*** TASK MATERIAL ***

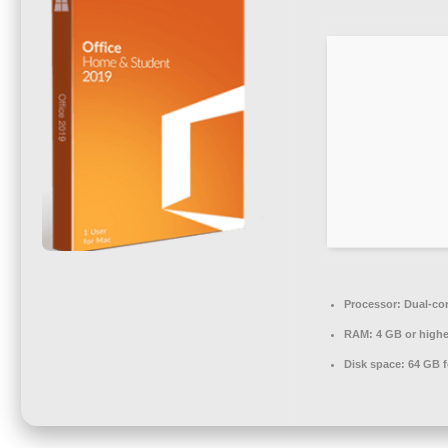
Processor:
Dual-cor
RAM:
4 GB or highe
Disk space:
64 GB fo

***

PROBLEM DESCRIPTION:
Retype the whole of the data verbatim. Skip every picture.

ANSWER BOX:
Processor:
Dual-cor
RAM:
4 GB or highe
Disk space:
64 GB fo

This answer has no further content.